The new PULSE flash imaging protocol was a great success, reducing imaging time from over sixty seconds down to ten, with the bottleneck being the speed at which the flash memory could be erased or written. After the success of PULSE flash imaging, attempts were made to implement other protocols on top of it, with varying degrees of success. A protocol for streaming log messages over PULSE was implemented, as well as a protocol for reading data from external flash. There were attempts to implement prompt commands and even an RPC system using dynamically-loaded binary modules over PULSE, but they required reliable and in-order delivery, and implementing a reliable transmission scheme separately for each application protocol proved to be very time-consuming and bug-prone.

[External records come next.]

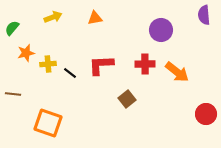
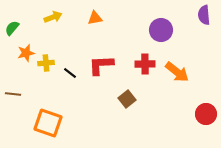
yellow cross: moved 2 px left, 1 px up
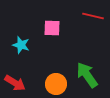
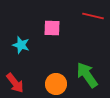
red arrow: rotated 20 degrees clockwise
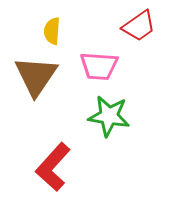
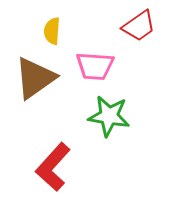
pink trapezoid: moved 4 px left
brown triangle: moved 1 px left, 2 px down; rotated 21 degrees clockwise
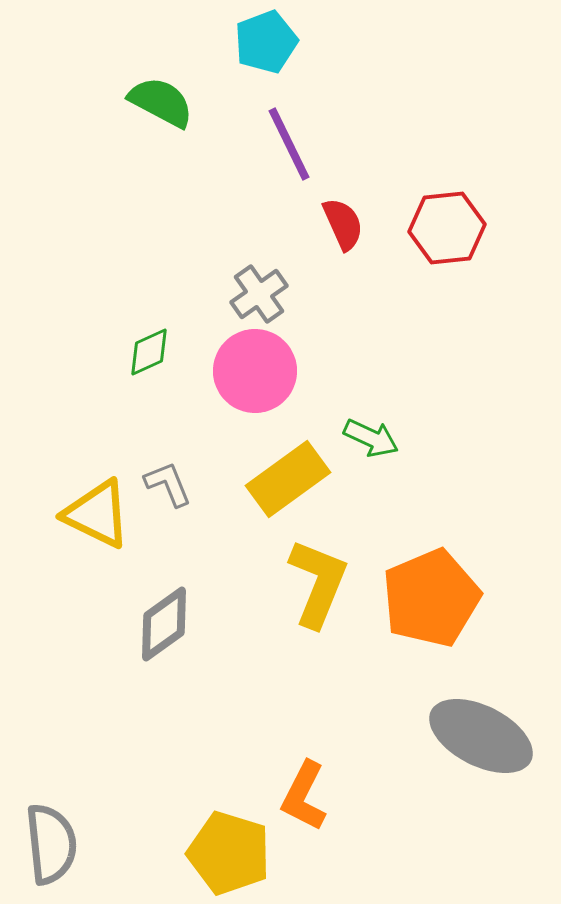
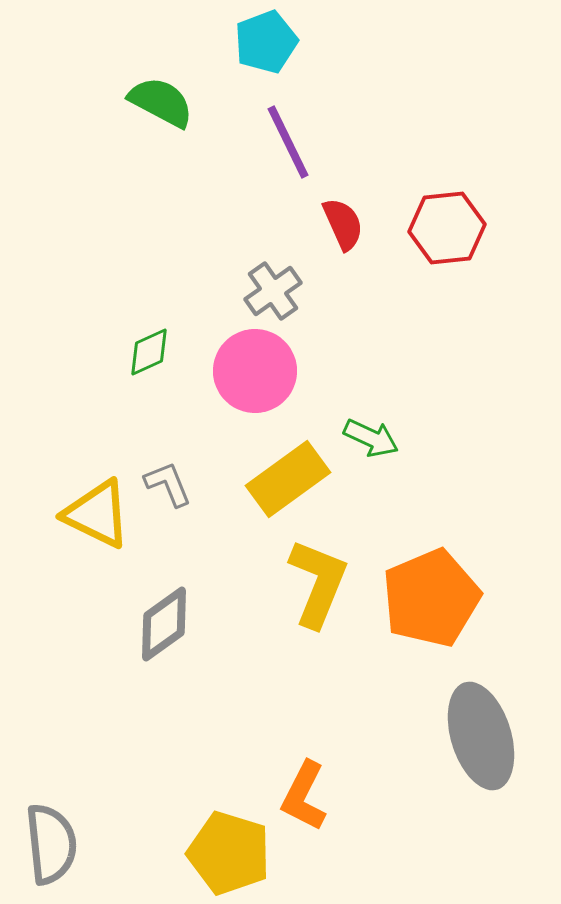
purple line: moved 1 px left, 2 px up
gray cross: moved 14 px right, 3 px up
gray ellipse: rotated 46 degrees clockwise
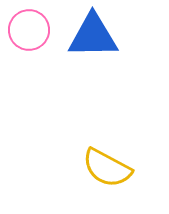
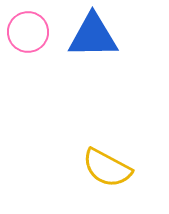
pink circle: moved 1 px left, 2 px down
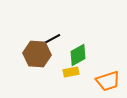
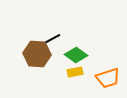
green diamond: moved 2 px left; rotated 65 degrees clockwise
yellow rectangle: moved 4 px right
orange trapezoid: moved 3 px up
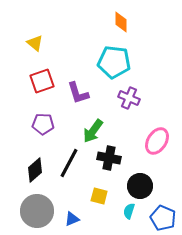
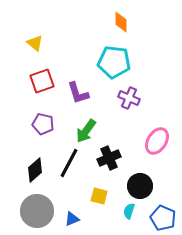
purple pentagon: rotated 10 degrees clockwise
green arrow: moved 7 px left
black cross: rotated 35 degrees counterclockwise
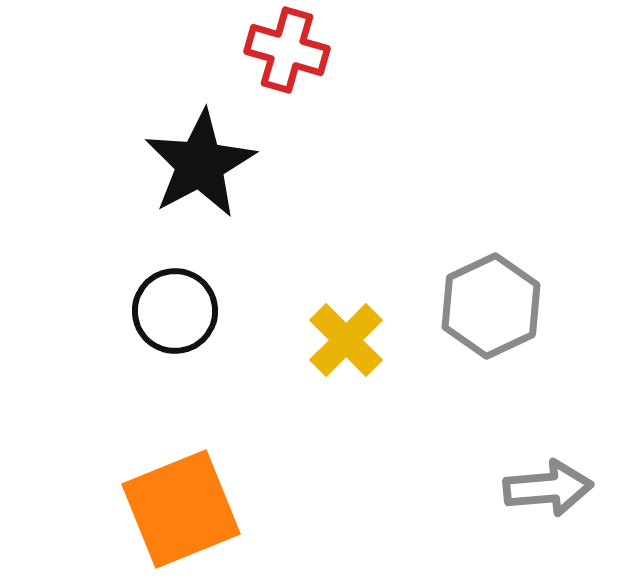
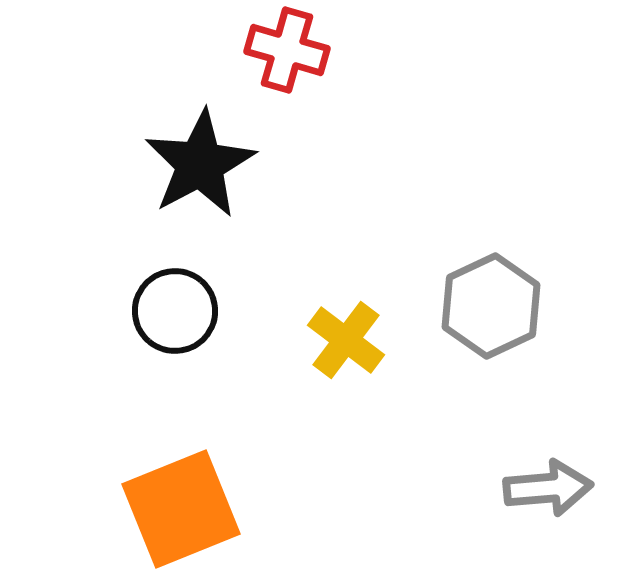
yellow cross: rotated 8 degrees counterclockwise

Other flaws in PULSE became apparent as it came into wider use. The checksum used to protect the integrity of PULSE frames was discovered to have a serious flaw, where up to three trailing 0x00 bytes could be appended to or dropped from a packet without changing the checksum value. This flaw, combined with the lack of explicit length fields in the protocol headers, made it much more likely for PULSE flash imaging to write corrupted data. This was discovered shortly after test automation switched over to PULSE flash imaging.
Make TA Green Again
Around January 2016, it was decided that the issues with PULSE that were preventing test automation from fully dropping use of the legacy serial console would best be resolved by taking the lessons learned from PULSE and designing a successor. This new protocol suite, appropriately enough, is called PULSEv2. It is designed with test automation in mind, with the intention of completely replacing the legacy serial console for test automation, developers and the factory. It is much better at communicating and synchronizing link state, which solves problems that test automation was running into with the firmware crashing and rebooting getting the test harness confused. It uses a standard checksum without the flaws of its predecessor, and packet lengths are explicit. And it is future-proofed by having an option-negotiation mechanism, allowing us to add new features to the protocol while allowing old and new implementations to interoperate.
Applications can choose to communicate with either best-effort datagram service (like PULSEv1), or reliable datagram service that guarantees in-order datagram delivery. Having the reliable transport available made it very easy to implement prompt commands over PULSEv2. And it was also suprisingly easy to implement a PULSEv2 transport for the Pebble Protocol, which allows developers and test automation to interact with bigboards using libpebble2 and pebble-tool, exactly like they can with emulators and sealed watches connected to phones.
Test automation switched over to PULSEv2 on 2016 May 31. It immediately cut down test run times and, once some bugs got shaken out, measurably improved the reliability of test automation. It also made the captured logs from test runs much more useful as messages were no longer getting dropped. PULSEv2 was made the default for all firmware developers at the end of September 2016.